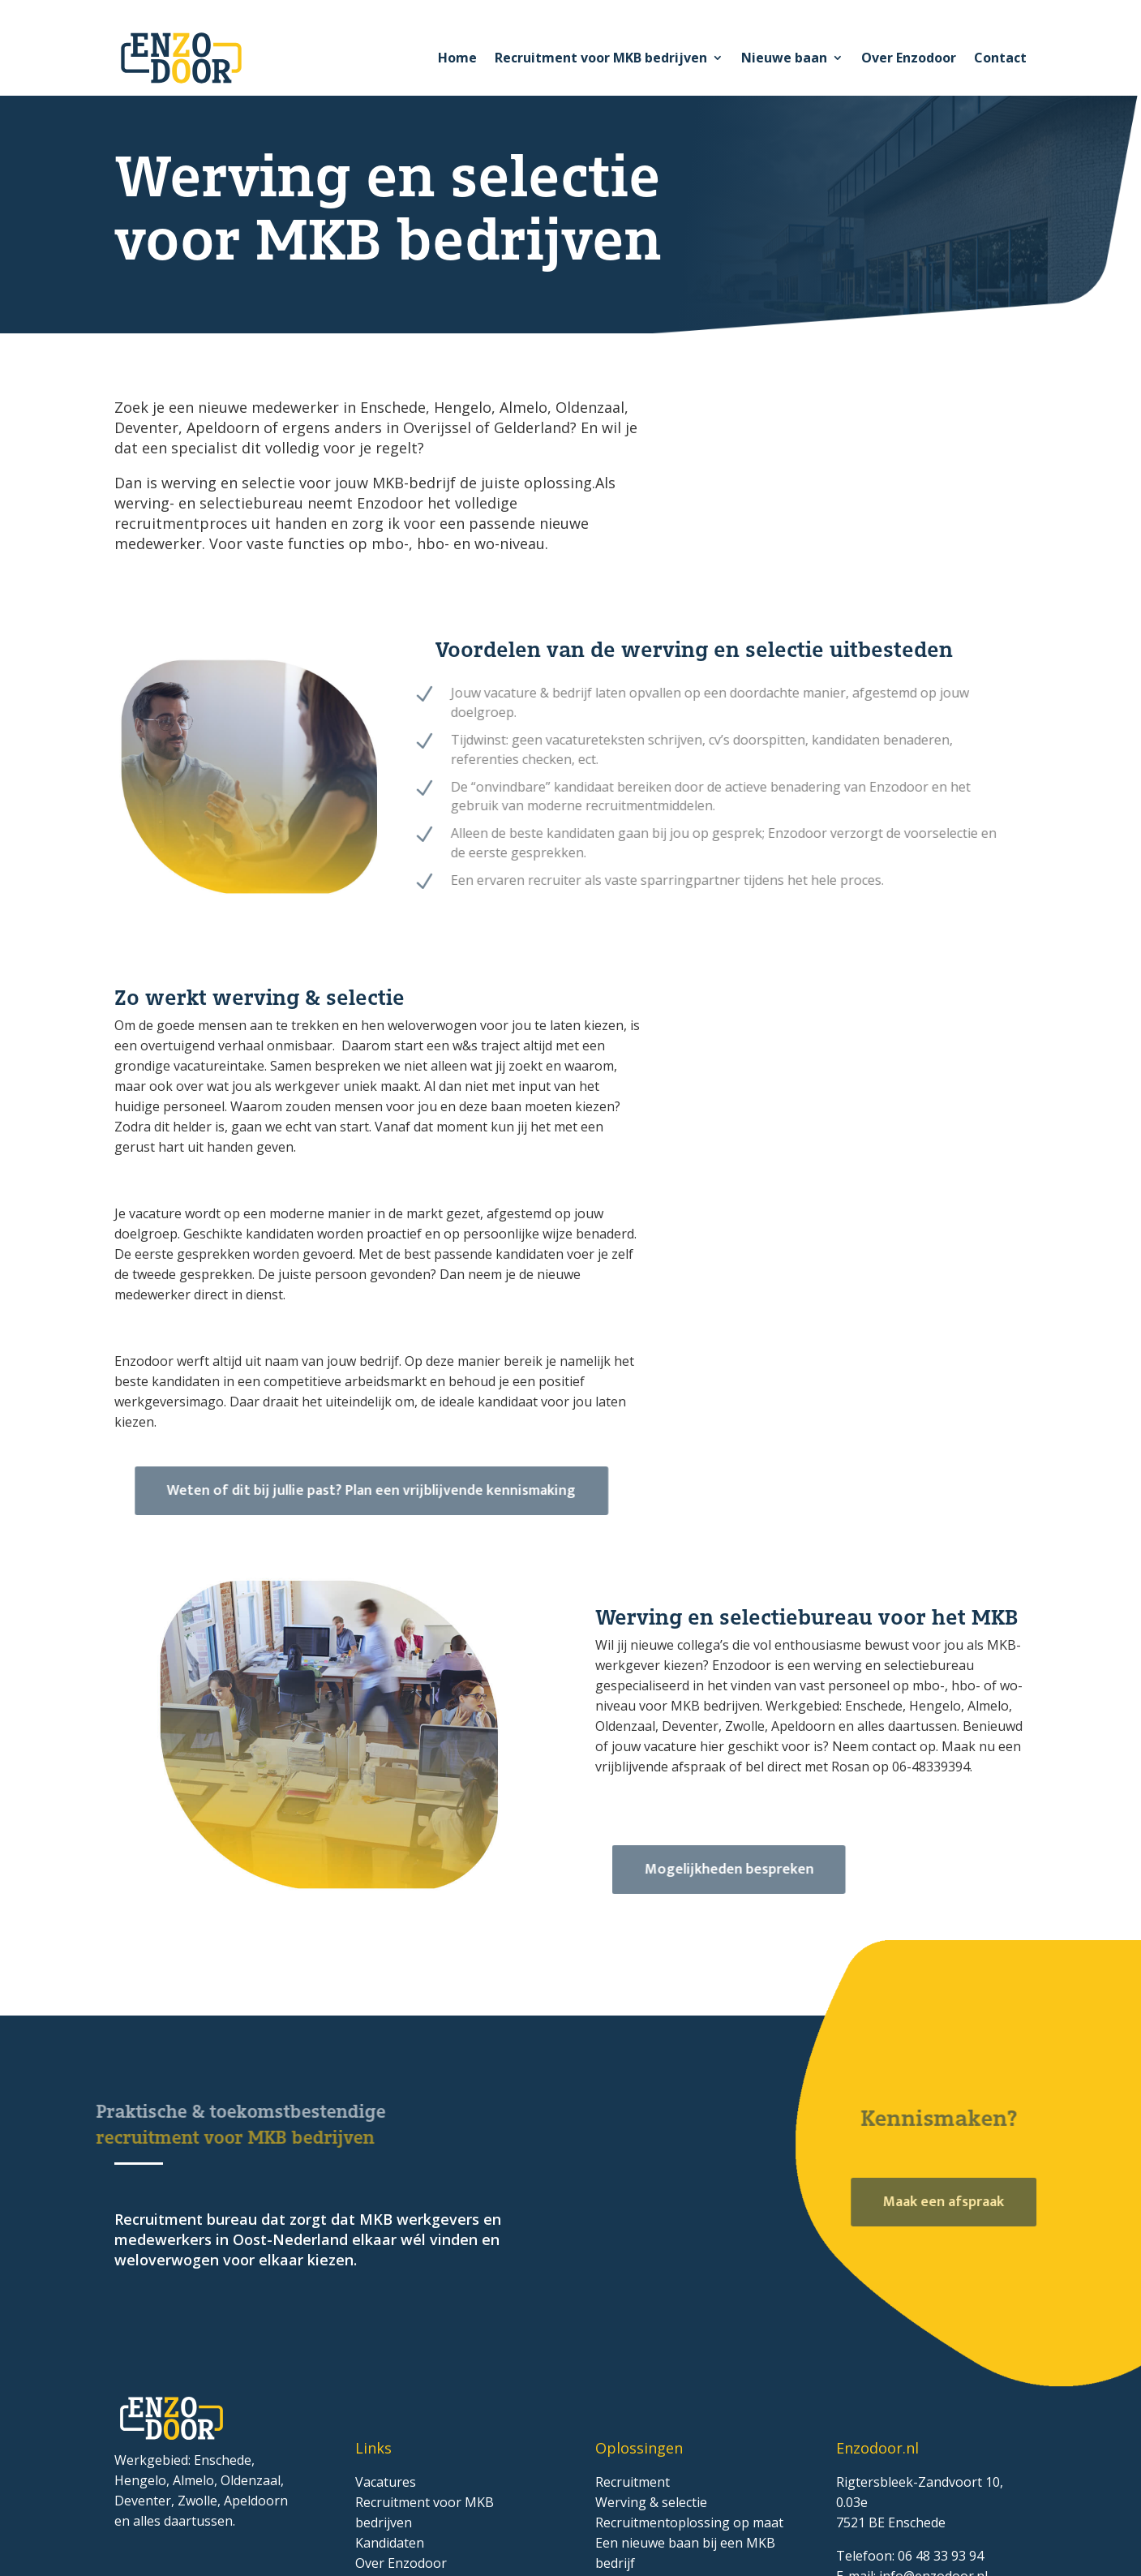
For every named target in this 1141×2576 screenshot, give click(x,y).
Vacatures (385, 2482)
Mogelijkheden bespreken (751, 1869)
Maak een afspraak (956, 2202)
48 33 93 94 (948, 2556)
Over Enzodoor (908, 58)
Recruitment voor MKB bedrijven (601, 58)
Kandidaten (389, 2543)
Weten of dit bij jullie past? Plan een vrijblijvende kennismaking (397, 1491)
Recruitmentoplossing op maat (689, 2522)
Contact (1000, 58)
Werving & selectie (651, 2502)
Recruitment (632, 2482)
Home (457, 58)
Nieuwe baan (784, 58)
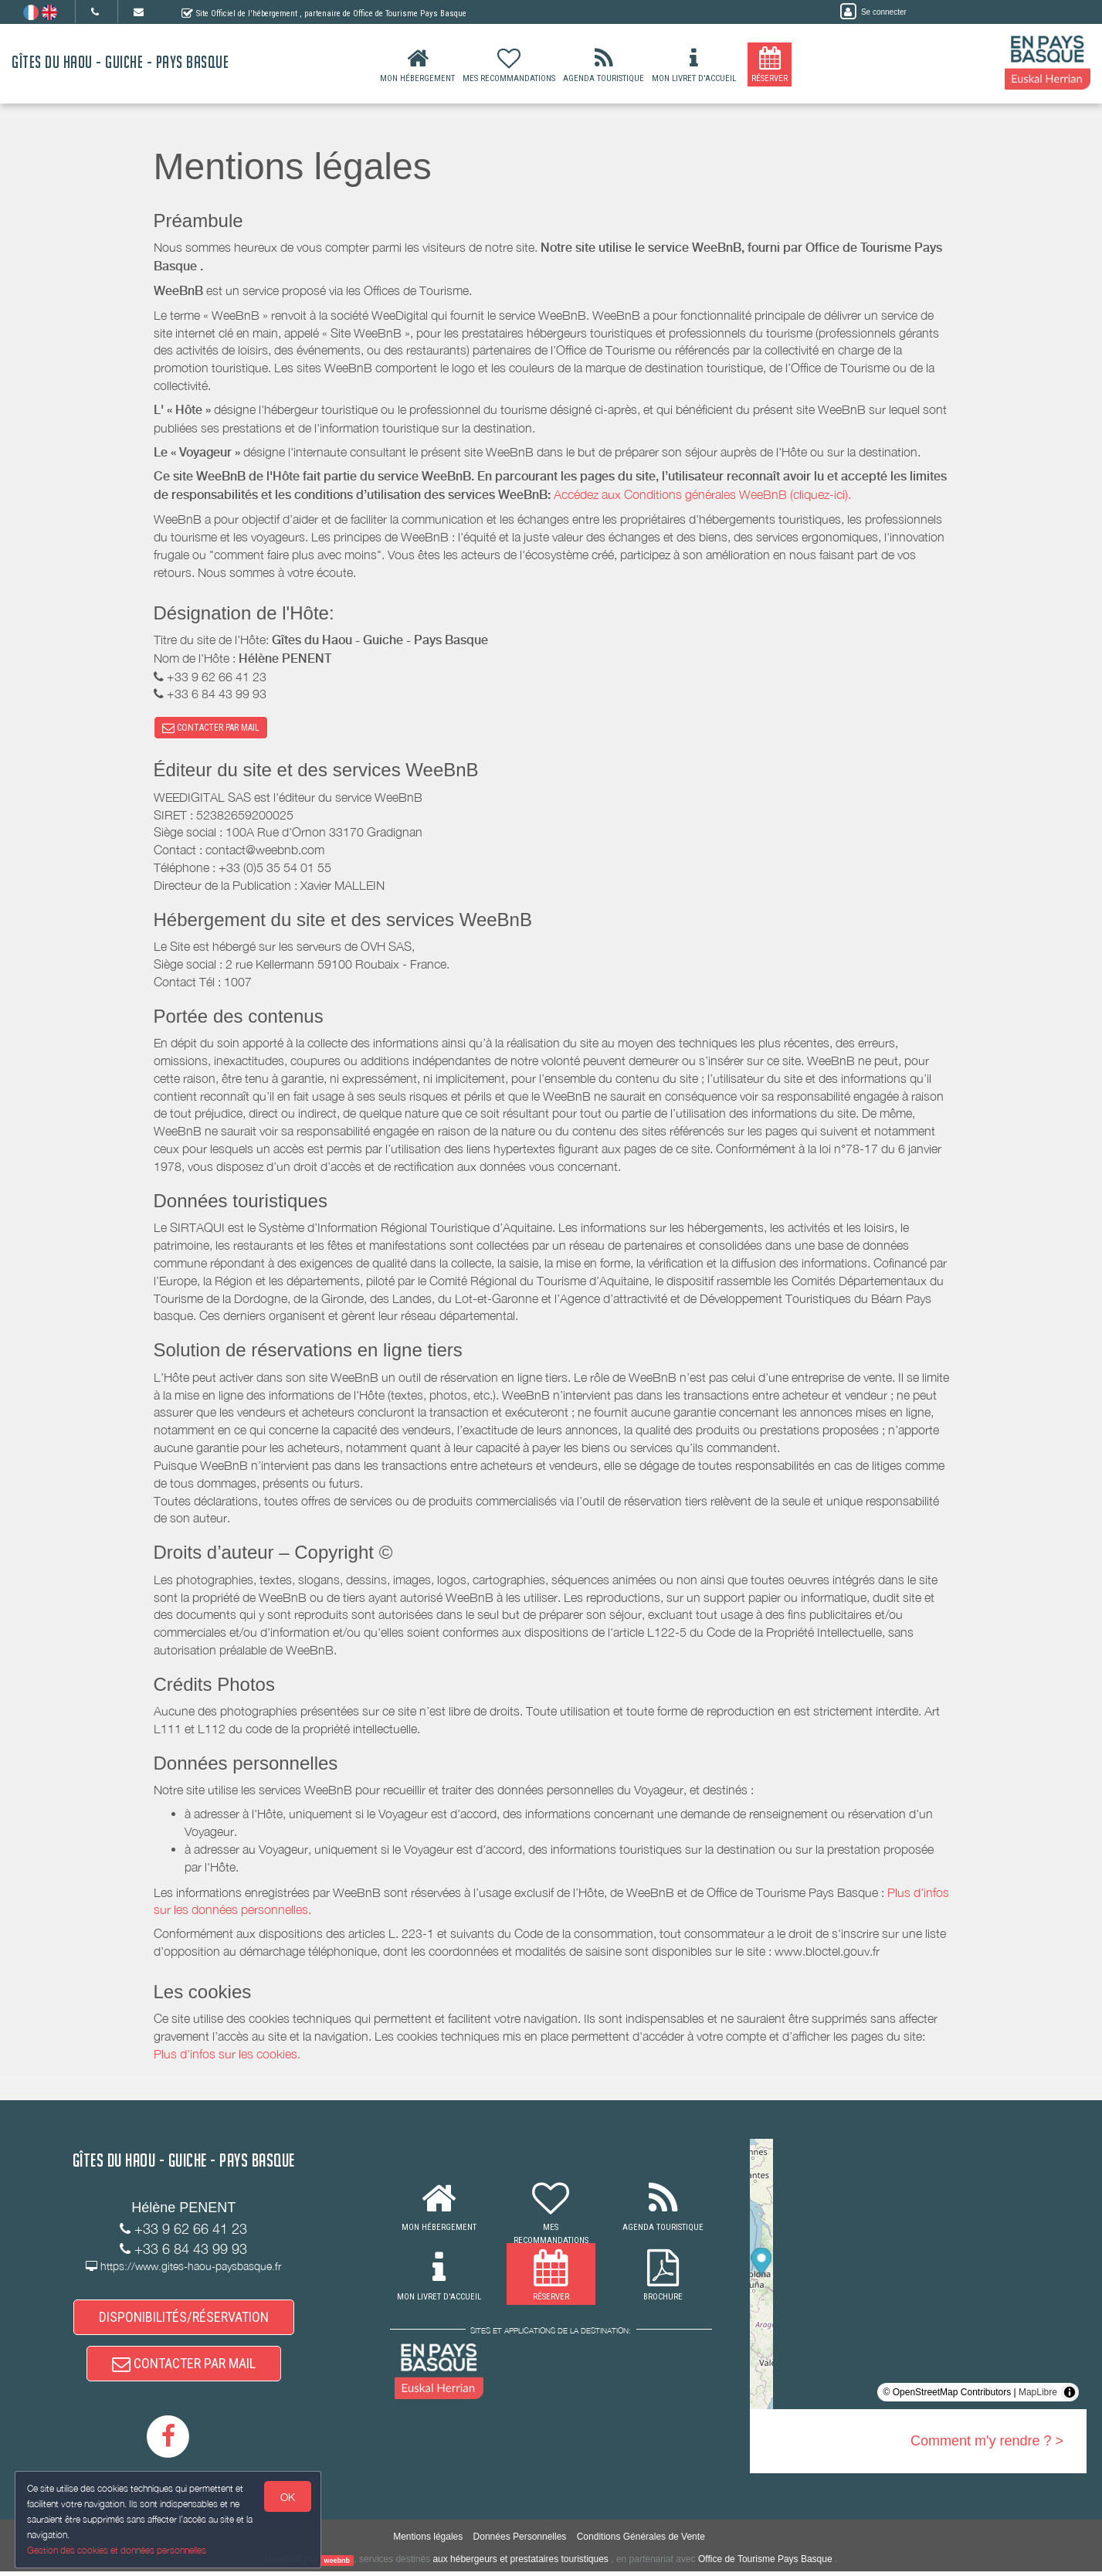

§

(Task instructions): Begin at the line above that has "Vacatures (385, 2482)" and stop after the line that has "Contact (1000, 58)", copying each line exactly and adding nothing else.

(Solution):
Vacatures (385, 2482)
Mogelijkheden bespreken (751, 1869)
Maak een afspraak (956, 2202)
48 33 93 94 (948, 2556)
Over Enzodoor (908, 58)
Recruitment voor MKB bedrijven (601, 58)
Kandidaten (389, 2543)
Weten of dit bij jullie past? Plan een vrijblijvende kennismaking (397, 1491)
Recruitmentoplossing op maat (689, 2522)
Contact (1000, 58)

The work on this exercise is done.